Hi everybody,
I am new to RNA-Seq. I am working on a RNA-seq data set from the mouse genome. I have ran some quality testing using the fastqc and fastx software. I have found out that the data set is full of rRNA reads.
I would like to filter there reads out, but I am not sure how to go forward with this. I have also read this post, but it didn't help much.
I have downloaded the rRNA.gtf table from UCSC using this method. I have also downloaded the ncRNA table from ensembl.
As I have done the mapping against the ensembl GRCM38 version, I guess it is better to work with the ensembl file. But how to do the filtering?
Is there a way to filter the rRNA reads before the mapping?
I know I can convert the gtf files into GenomicRanges object. BUT will that help me to remove the reads mapped to this coordinates after the mapping. if so how?
The last option, as reads in the above mentioned post is to take the list of rRNA ensembl IDs and just filter the list of results from featureCounts or HTseq-count to remove those rRNAs from it.
Is this option better than the other two?
Thanks in advance for any information
Tomas
Yeah. Filtering some reads in advance of sophisticated normalization could skew the experiment. You want to get rid of rRNA before sequencing, then hand all read data to the analysis software unmolested.
Yes I know that. The sequencing facility did run rRNA depletion twice, but there still were a lot of rRNA residues in the fastq files I have. So now I need to figure out, what to do with it.
Thanks Devon, I will try it without removing them, but than just filtering them from the list of read counts.
I think in ribosomal profiling, it might be useful to remove the rRNA before mapping. Ribo-seq data might still contain about 20-30% of total RNA as rRNA. Mapping this together with rest of non rRNA reads might screw the downstream quantification.

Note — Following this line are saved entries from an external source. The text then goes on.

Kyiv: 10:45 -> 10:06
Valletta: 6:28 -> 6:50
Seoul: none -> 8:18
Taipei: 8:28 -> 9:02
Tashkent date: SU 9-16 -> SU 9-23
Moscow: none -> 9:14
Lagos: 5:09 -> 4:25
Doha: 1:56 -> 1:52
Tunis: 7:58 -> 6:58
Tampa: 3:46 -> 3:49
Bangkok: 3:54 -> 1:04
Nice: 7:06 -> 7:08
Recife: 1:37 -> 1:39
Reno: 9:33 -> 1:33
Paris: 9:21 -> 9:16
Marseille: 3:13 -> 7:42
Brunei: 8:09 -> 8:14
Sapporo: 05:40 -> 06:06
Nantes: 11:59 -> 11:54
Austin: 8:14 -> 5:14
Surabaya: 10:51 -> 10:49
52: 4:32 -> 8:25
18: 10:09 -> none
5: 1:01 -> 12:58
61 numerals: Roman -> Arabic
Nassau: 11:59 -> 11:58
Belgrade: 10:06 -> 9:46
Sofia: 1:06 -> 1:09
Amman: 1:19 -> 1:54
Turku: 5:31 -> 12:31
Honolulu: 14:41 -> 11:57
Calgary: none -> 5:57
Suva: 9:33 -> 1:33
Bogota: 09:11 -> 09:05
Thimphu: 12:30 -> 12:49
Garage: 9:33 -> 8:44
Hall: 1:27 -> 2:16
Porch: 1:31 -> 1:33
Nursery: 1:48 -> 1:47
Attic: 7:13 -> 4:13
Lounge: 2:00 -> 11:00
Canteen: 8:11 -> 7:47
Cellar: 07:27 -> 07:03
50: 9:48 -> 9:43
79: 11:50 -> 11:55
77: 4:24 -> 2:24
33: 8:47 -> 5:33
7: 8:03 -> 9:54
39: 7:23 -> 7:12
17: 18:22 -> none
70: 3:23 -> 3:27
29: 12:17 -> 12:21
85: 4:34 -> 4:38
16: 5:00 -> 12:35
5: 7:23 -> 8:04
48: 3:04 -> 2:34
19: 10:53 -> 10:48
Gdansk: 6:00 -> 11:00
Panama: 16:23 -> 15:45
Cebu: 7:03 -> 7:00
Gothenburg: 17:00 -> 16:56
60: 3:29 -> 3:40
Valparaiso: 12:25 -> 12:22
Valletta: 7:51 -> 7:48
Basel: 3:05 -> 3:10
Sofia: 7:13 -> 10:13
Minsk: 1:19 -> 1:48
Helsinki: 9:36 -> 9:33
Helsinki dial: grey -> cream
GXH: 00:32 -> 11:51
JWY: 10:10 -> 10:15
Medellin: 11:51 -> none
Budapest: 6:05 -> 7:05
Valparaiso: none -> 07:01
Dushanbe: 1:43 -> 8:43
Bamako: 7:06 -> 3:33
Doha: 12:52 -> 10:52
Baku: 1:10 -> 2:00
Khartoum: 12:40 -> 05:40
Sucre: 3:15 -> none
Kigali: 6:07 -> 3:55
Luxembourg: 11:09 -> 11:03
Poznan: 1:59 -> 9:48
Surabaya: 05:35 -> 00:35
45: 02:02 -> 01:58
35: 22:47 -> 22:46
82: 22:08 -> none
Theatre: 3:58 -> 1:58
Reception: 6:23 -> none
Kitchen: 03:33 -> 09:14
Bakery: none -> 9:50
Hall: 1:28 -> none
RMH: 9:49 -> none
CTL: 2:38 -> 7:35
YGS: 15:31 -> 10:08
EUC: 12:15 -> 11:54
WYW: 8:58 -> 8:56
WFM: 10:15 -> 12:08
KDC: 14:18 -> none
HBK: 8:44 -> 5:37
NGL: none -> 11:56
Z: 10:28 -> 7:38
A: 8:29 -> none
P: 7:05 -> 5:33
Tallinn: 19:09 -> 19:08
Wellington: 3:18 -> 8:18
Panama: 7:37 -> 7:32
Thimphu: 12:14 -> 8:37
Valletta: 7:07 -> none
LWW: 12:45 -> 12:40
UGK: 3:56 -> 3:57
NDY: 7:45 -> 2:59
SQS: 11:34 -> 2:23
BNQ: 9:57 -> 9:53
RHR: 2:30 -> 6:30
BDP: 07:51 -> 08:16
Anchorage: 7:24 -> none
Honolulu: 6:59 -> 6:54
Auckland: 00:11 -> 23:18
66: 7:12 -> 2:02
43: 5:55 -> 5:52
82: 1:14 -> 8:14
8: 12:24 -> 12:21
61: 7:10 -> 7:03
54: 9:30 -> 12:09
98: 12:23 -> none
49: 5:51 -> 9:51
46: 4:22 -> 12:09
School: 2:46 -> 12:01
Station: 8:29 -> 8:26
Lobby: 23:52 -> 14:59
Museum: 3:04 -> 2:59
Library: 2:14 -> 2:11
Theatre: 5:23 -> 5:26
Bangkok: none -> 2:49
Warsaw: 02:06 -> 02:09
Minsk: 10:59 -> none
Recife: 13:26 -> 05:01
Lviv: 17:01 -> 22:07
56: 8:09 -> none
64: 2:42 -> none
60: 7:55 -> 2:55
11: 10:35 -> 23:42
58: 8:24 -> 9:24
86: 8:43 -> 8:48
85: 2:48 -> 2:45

My zebrafish data also has ribosome RNA contamination and my boss mandatorily asked me to use cufflinks...As the cufflinks manual says""Tells Cufflinks to ignore all reads that could have come from transcripts in this GTF file. We recommend including any annotated rRNA, mitochondrial transcripts other abundant transcripts you wish to ignore in your analysis in this file. Due to variable efficiency of mRNA enrichment methods and rRNA depletion kits, masking these transcripts often improves the overall robustness of transcript abundance estimates." I think -M is the right way? Then I tried to get the complete rRNA/tRNA GTF files, at first I though rmsk from UCSC table browser is enough but I found this post in UCSC google groups: " the rmsk table contains coordinates for various repeat families. Some of these repeat families are derived from specific RNA families, such as rRNA or tRNA. These differ from the actual rRNA and tRNAs, the coordinates for which are found in different tracks. " So I am confused, how should I get the right rRNA/tRNA GTF files to use in cufflinks?
For cufflinks you'll want the repeatmasker track from UCSC (just extract the rRNA and tRNA sites).
Dear Devon, Karl et al.
I came across an issue with rRNA contamination in my RNA-seq data (poly-A sequencing), and I found several posts about this issue. I observed contradictory or not very straightforward answers regarding what I can do next. For example, here you're recommending to not remove ribosomal RNAs from the mapping as this would introduce a bias in the analysis, whereas I am under the impression that others recommend removing it from the analysis (please see here). I tried removing rRNA from my reads using SortMERNA (using all eukaryotic and prokaryotic databases in this program), but the GC distribution per sample did not change. But in one sample, instead of 3 overrepresented sequences mapping to a ribosomal protein (rpS29, each appearing 10-15% of the reads), I get only one mapping to the same protein with similar level of representation in the RNA-seq data (~10-15% of the reads)). The GC distribution plot did not change.
Is there an objective way to assess if this rRNA contamination will be a problem for my differential expression analysis?